While Indiana’s average level of risk was 33 in a million (more than 1 in a million is cause for concern), Marion County’s was 51 in a million and Lake’s 64 in a million. Marion ranked 87th among 3,000 counties, Lake 38th. Those are “honors” that must be stripped, starting yesterday.
Pollution highlights one of the inadequacies of the free market. I suppose it’s nothing more than the tragedy of the commons. But, where you have pollution, you have a situation where the price of a transaction doesn’t reflect its costs. Some of the transaction’s costs are externalized onto the public at large. Say you’re making a widget and part of the widget making process involves pumping pollutants into the air. The manufacturing process involves costs that take the form of people in the area breathing in the pollutants and suffering adverse health consequences. Those costs are not reflected in the price the buyer pays the seller of the widget. Instead, the people in the area subsidize the widget maker by paying for the resulting health problems themselves.
You have a forced subsidy by the people in the community that allows the widget to be sold at a lower price. Subsidies corrupt the market. If prices do not accurately reflect costs, the market receives the wrong signals. It encourages inefficient market activity. So, to make sure the market works well, you have to make sure that manufacturers are forced to incorporate all of the costs of manufacturing into the price of the product. To me, that means regulation requiring manufacturing processes that do not allow the public to be exposed to pollution. Obviously such methods are more expensive, but that is to be expected — the public is no longer subsidizing the process by ingesting pollutants.
As a philosophical matter, I think this is consistent with my libertarian leanings. It involves government regulation, which obviously makes libertarians squirm. But, libertarians are also fiercely devoted to protection of property rights. That means they should be very much opposed to a manufacturer corrupting the atmosphere in and around someone else’s property and causing harm to someone else’s body. The idea that “your right to swing your arm freely stops at my nose” is something that most libertarians I know are comfortable with. A strong aversion to pollution is consistent with this idea. Maybe there are better ways than preemptive government regulation to incorporate the cost of pollution into the price of the product, but I have not seen them. Any solution that relies primarily on post-injury litigation to enforce the rights of a member of the public against a polluter is going to be extremely inefficient and probably ineffective.
Branden Robinson says
I’m 100% with you on your position and analysis, Doug.
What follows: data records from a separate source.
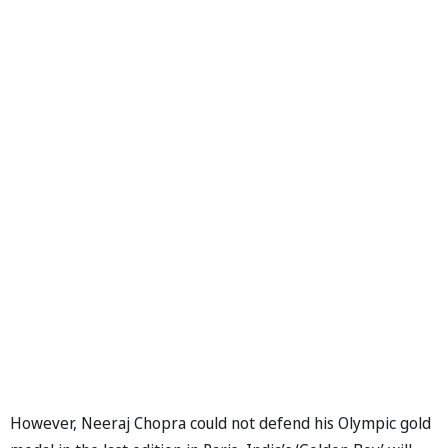
However, Neeraj Chopra could not defend his Olympic gold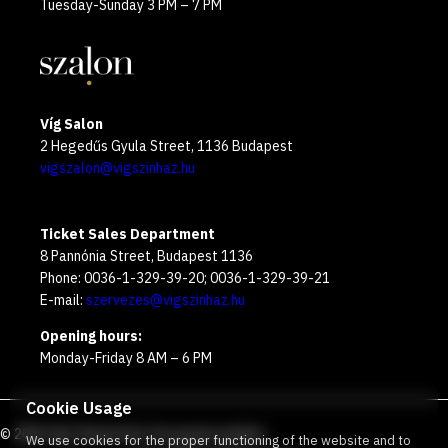
Tuesday-Sunday 3 PM – 7 PM
Víg Salon
2 Hegedűs Gyula Street, 1136 Budapest
vigszalon@vigszinhaz.hu
Ticket Sales Department
8 Pannónia Street, Budapest 1136
Phone: 0036-1-329-39-20; 0036-1-329-39-21
E-mail:
szervezes@vigszinhaz.hu
Opening hours:
Monday-Friday 8 AM – 6 PM
Cookie Usage
©
2026
Víg Theater
Our free green number
:
We use cookies for the proper functioning of the website and to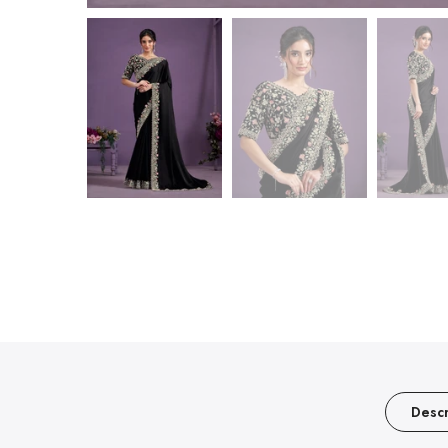
Descr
I, too, have libertarian (and, in my case, even Libertarian Party) roots. It is shameful to me that most “libertarians” in practice seem to be single-issue voters whose sole concern is the top marginal tax rate. They consider the conservative Republicans who are trashing the country (and perhaps even the planet) their fellow travelers. Don’t raise taxes, and everything will work out, as if by magic. It’s a spectacular failure of rationality from a political party with so many members who claim ideological heritage from the ultra-rationalist Ayn Rand.
As a group, to hell with ’em — but I’m always on the lookout for a quasi-libertarian who’s walked some of the same roads I have, which is probably why I find your blog such good reading, even where we disagree.
Cheers!
Doug says
Thanks for the kind words. I spent a few years in college considering myself a libertarian idealogue. But, while I like to view citizens as primarily being individuals, the fact is that the community serves certain indispensable functions and that the market, great mechanism that it is, can be gamed. Government is necessary to ensure the necessary functions of the community are performed and to ensure that there is the potential for corrective force to be applied when markets are gamed. (On the other hand, the fact that government is often the very device used to game the market is a significant problem.)